In 2019, Woods had interned with Wharton alum David Richards, president of RCI Theatricals. When the team returned to work in March 2021, she was hired as an assistant general manager. Woods first oversaw revenue operations and analytics, and since Broadway’s return, she has made her debut in management, opening three plays, with several more in development.
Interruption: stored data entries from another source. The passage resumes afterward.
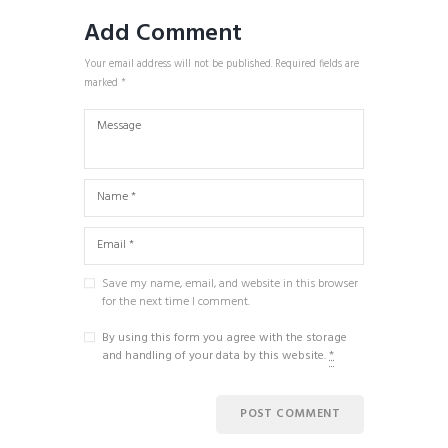
Add Comment
Your email address will not be published. Required fields are
marked *
Save my name, email, and website in this browser
for the next time I comment.
By using this form you agree with the storage
and handling of your data by this website.
*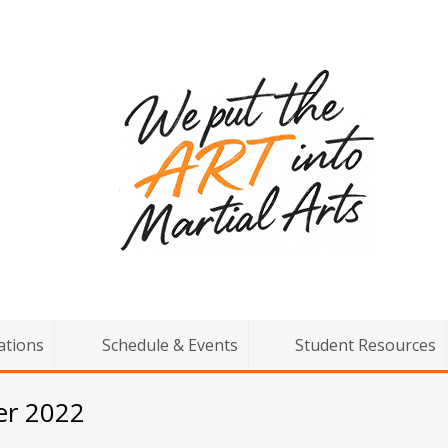
ations
Schedule & Events
Student Resources
er 2022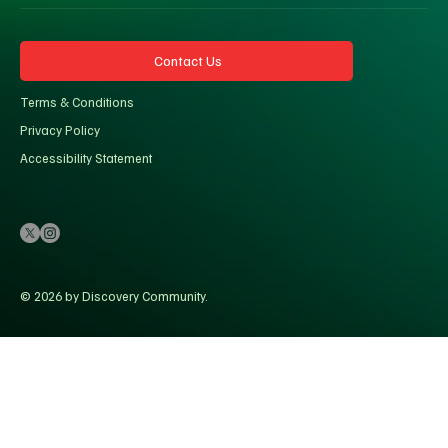
Contact Us
Terms & Conditions
Privacy Policy
Accessibility Statement
© 2026 by Discovery Community.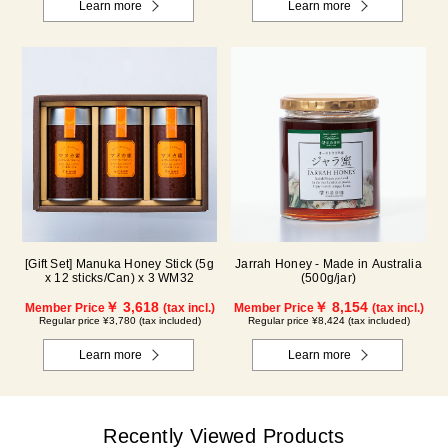
Learn more
Learn more
[Gift Set] Manuka Honey Stick (5g
Jarrah Honey - Made in Australia
x 12 sticks/Can) x 3 WM32
(500g/jar)
￥ 3,618
￥ 8,154
Member Price
(tax incl.)
Member Price
(tax incl.)
Regular price ¥3,780 (tax included)
Regular price ¥8,424 (tax included)
Learn more
Learn more
Recently Viewed Products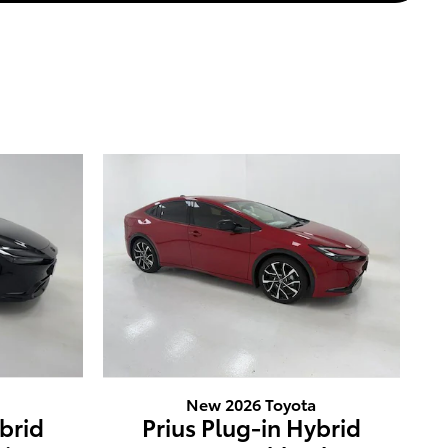
New 2026 Toyota
ybrid
Prius Plug-in Hybrid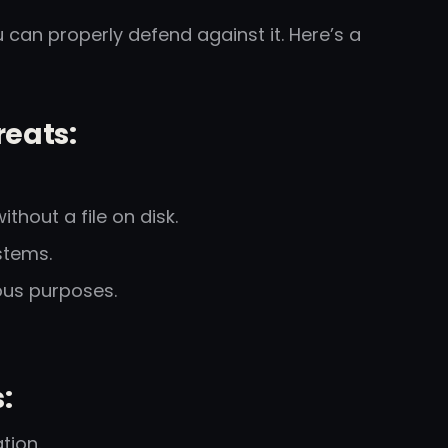
 can properly defend against it. Here’s a
eats:
thout a file on disk.
stems.
ous purposes.
:
tion.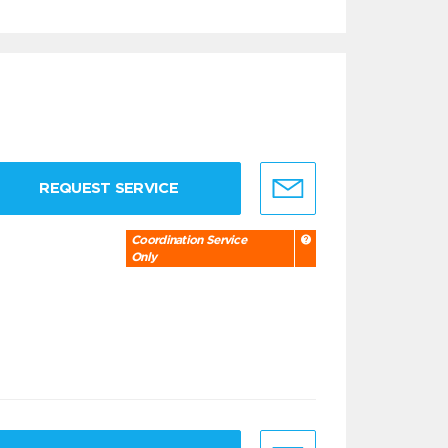
REQUEST SERVICE
Coordination Service
Only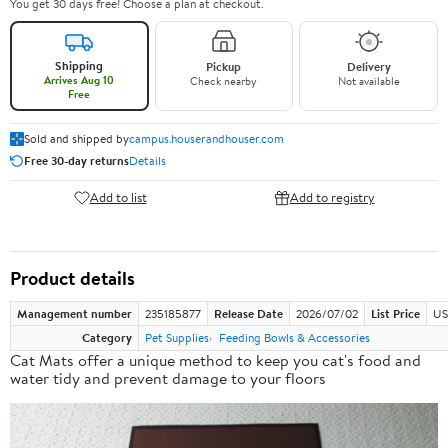
You get 30 days free! Choose a plan at checkout.
Shipping
Pickup
Delivery
Arrives Aug 10
Check nearby
Not available
Free
Sold and shipped by
campus.houserandhouser.com
Free 30-day returns
Details
Add to list
Add to registry
Product details
Management number
235185877
Release Date
2026/07/02
List Price
US
Category
Pet Supplies
Feeding Bowls & Accessories
Cat Mats offer a
unique method
to keep you cat's food and
water tidy and prevent damage to your floors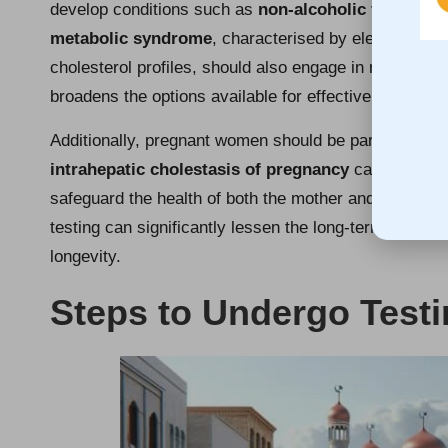
develop conditions such as
non-alcoholic fatty liv
metabolic syndrome
, characterised by elevated blo
cholesterol profiles, should also engage in regular liv
broadens the options available for effective managem
Additionally, pregnant women should be particularly mi
intrahepatic cholestasis of pregnancy
can arise. Ro
safeguard the health of both the mother and the unbor
testing can significantly lessen the long-term impacts 
longevity.
Steps to Undergo Test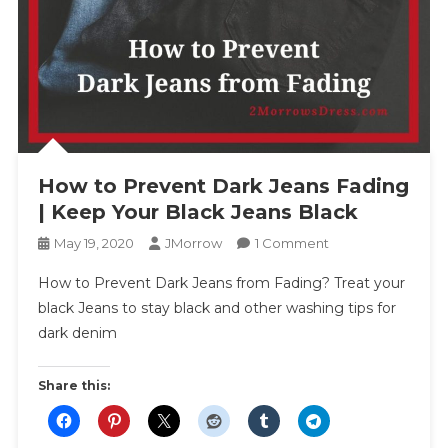
How to Prevent Dark Jeans Fading
| Keep Your Black Jeans Black
On
May 19, 2020
JMorrow
1 Comment
How
How to Prevent Dark Jeans from Fading? Treat your
To
black Jeans to stay black and other washing tips for
Prevent
dark denim
Dark
Jeans
Fading
Share this:
|
Keep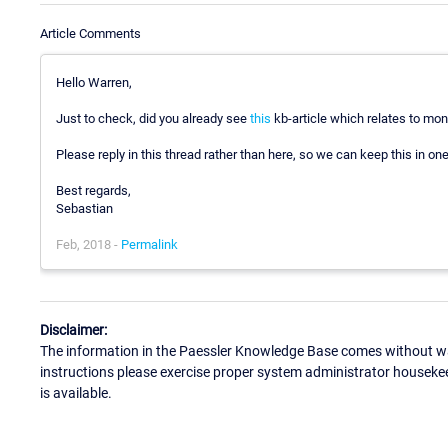
Article Comments
Hello Warren,
Just to check, did you already see
this
kb-article which relates to mo
Please reply in this thread rather than here, so we can keep this in one
Best regards,
Sebastian
Feb, 2018 -
Permalink
Disclaimer:
The information in the Paessler Knowledge Base comes without war
instructions please exercise proper system administrator houseke
is available.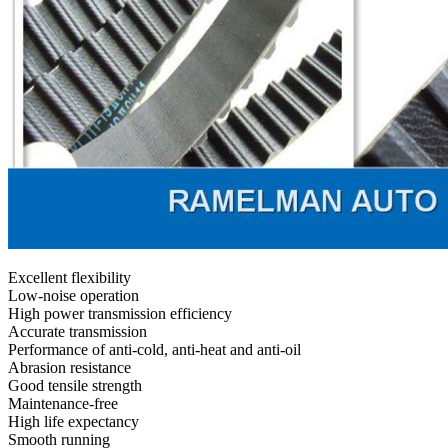
Excellent flexibility
Low-noise operation
High power transmission efficiency
Accurate transmission
Performance of anti-cold, anti-heat and anti-oil
Abrasion resistance
Good tensile strength
Maintenance-free
High life expectancy
Smooth running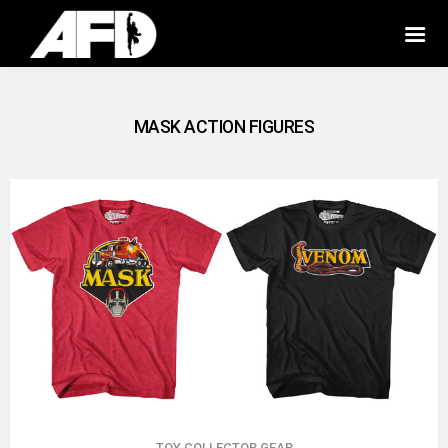
MASK ACTION FIGURES
TOY COLLECTOR GEAR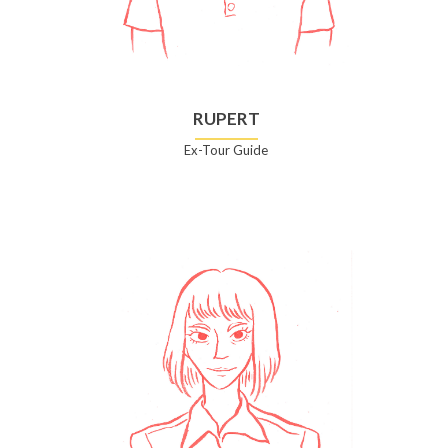
RUPERT
Ex-Tour Guide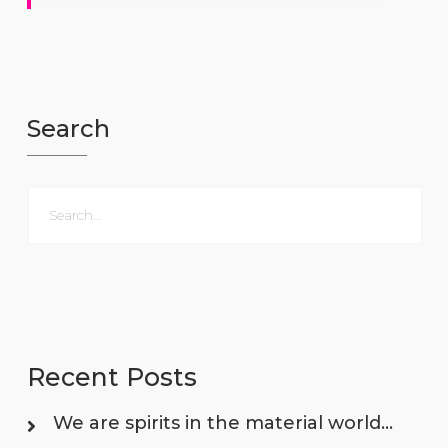
Search
Recent Posts
We are spirits in the material world…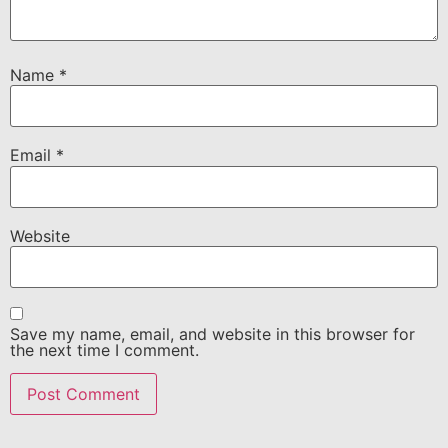
Name
*
Email
*
Website
Save my name, email, and website in this browser for
the next time I comment.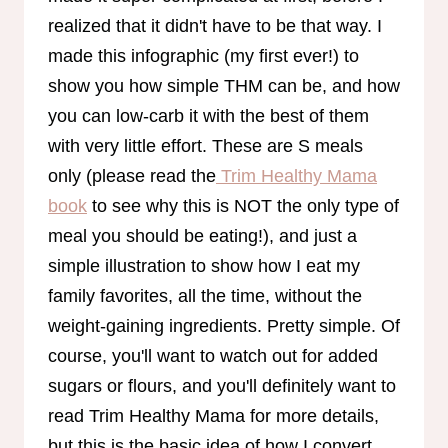
realized that it didn't have to be that way. I
made this infographic (my first ever!) to
show you how simple THM can be, and how
you can low-carb it with the best of them
with very little effort. These are S meals
only (please read the
Trim Healthy Mama
book
to see why this is NOT the only type of
meal you should be eating!), and just a
simple illustration to show how I eat my
family favorites, all the time, without the
weight-gaining ingredients. Pretty simple. Of
course, you'll want to watch out for added
sugars or flours, and you'll definitely want to
read Trim Healthy Mama for more details,
but this is the basic idea of how I convert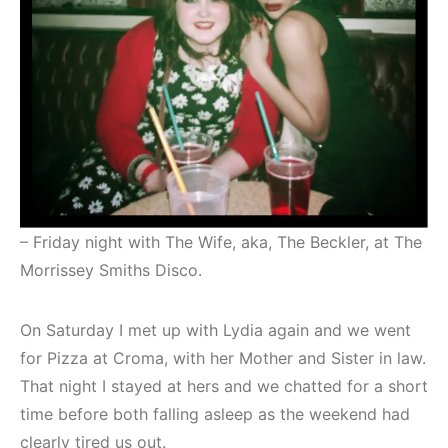
– Friday night with The Wife, aka, The Beckler, at The
Morrissey Smiths Disco.
On Saturday I met up with Lydia again and we went
for Pizza at Croma, with her Mother and Sister in law.
That night I stayed at hers and we chatted for a short
time before both falling asleep as the weekend had
clearly tired us out.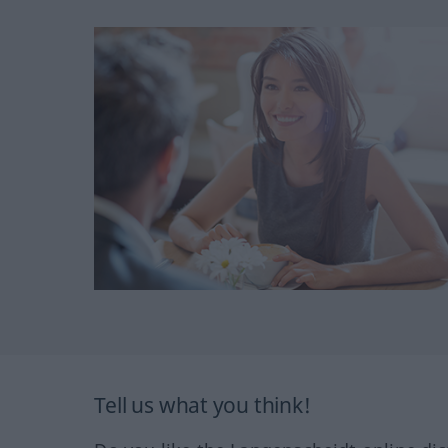
Tell us what you think!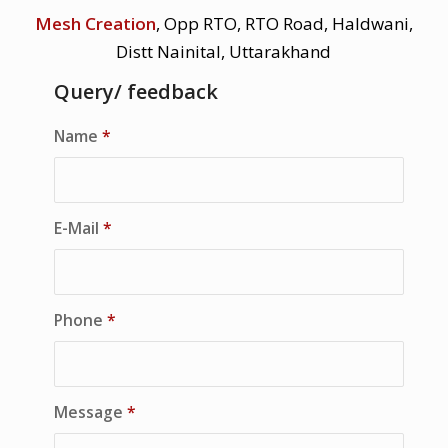
Mesh Creation
, Opp RTO, RTO Road, Haldwani,
Distt Nainital, Uttarakhand
Query/ feedback
Name
*
E-Mail
*
Phone
*
Message
*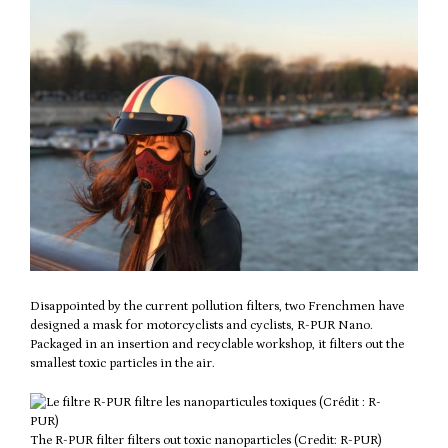
Disappointed by the current pollution filters, two Frenchmen have
designed a mask for motorcyclists and cyclists, R-PUR Nano.
Packaged in an insertion and recyclable workshop, it filters out the
smallest toxic particles in the air.
The R-PUR filter filters out toxic nanoparticles (Credit: R-PUR)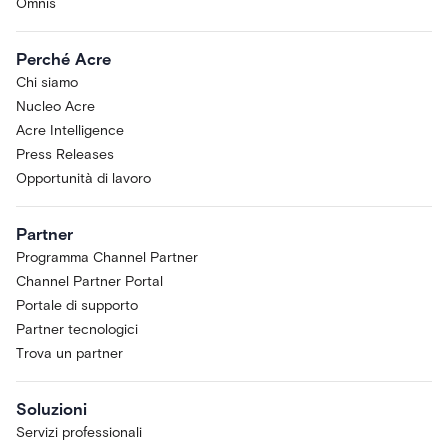
Omnis
Perché Acre
Chi siamo
Nucleo Acre
Acre Intelligence
Press Releases
Opportunità di lavoro
Partner
Programma Channel Partner
Channel Partner Portal
Portale di supporto
Partner tecnologici
Trova un partner
Soluzioni
Servizi professionali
As one of the only Black people in general management on Broadway, Woods intends to make an impact. “As the hiring managers and COOs of productions, we actively have the ability to affect change within every show, whether that’s with a diversity focus or advocating for equity at all levels,” she says.
Woods says she is coming to the ceremony to honor her parents, who will be attending with her stepparents. “I think the act of the event, putting on that cap and gown, will be the final pieces I need to close this book fully for me,” she says.
She also is eager to reconnect with friends, and perform on a Penn stage one last time, singing “The Red and Blue” with her classmates.
“I want to bid my farewells, say my ‘I love you’s, and leave with the trust, peace, and faith that just as I was able to discover my power and passion through my time at Penn, as I step away, I’m leaving space for others to be able to do the same.”
Sebastian Gonzalez, College of Arts and Sciences, Class of 2020
Sebastian Gonzalez is no stranger to adapting. Coming to Penn from El Paso, Texas, where 83% of residents are Hispanic, Sebastian Gonzalez’s initial reaction to coming to a campus as diverse as Penn was, he says, “culture shock.”
But then he attended the Pre-Freshman Program, where he made other first-generation low-income friends and adjusted to campus life.
“It was a huge help, because I’d already established my support and friend group, and was able to know the resources out there that I could tap into if I needed, whereas if I’d started in August without that, I’d have been thrown into the deep end,” Gonzalez explains.
During his time on campus, Gonzalez studied astrophysics and enrolled in several community-facing courses through the Netter Center’s ABCS program and served on the student board of the Penn First group, a community-building organization led by first-generation low-income students. He also helped with the establishment of Penn First Plus (P1P).
“I was proud of what we were able to do, and this will be the first time I get to see the [P1P] office in College Hall,” he says.
When the pandemic struck in March 2020, he was on vacation in Mexico City and unable to retrieve his laptop and school supplies from his room in Harrison College Hall, leading him to, he jokes, “basically steal my little brother’s laptop” when he eventually returned to his hometown for the remainder of the semester. He describes it as a stressful time but expressed gratitude for professors’ flexibility and swiftness in creating an online infrastructure for learning.
As he celebrates his graduation, he’s looking forward to reuniting with friends, graduating alongside his girlfriend (whom he met during the Pre-Freshman Program), and celebrating a big moment in his life with his family.
“The biggest thing is having my parents there and having that moment as a family, where we can actually close the books and be like, ‘Yeah, I did that.’ And enjoy it together.”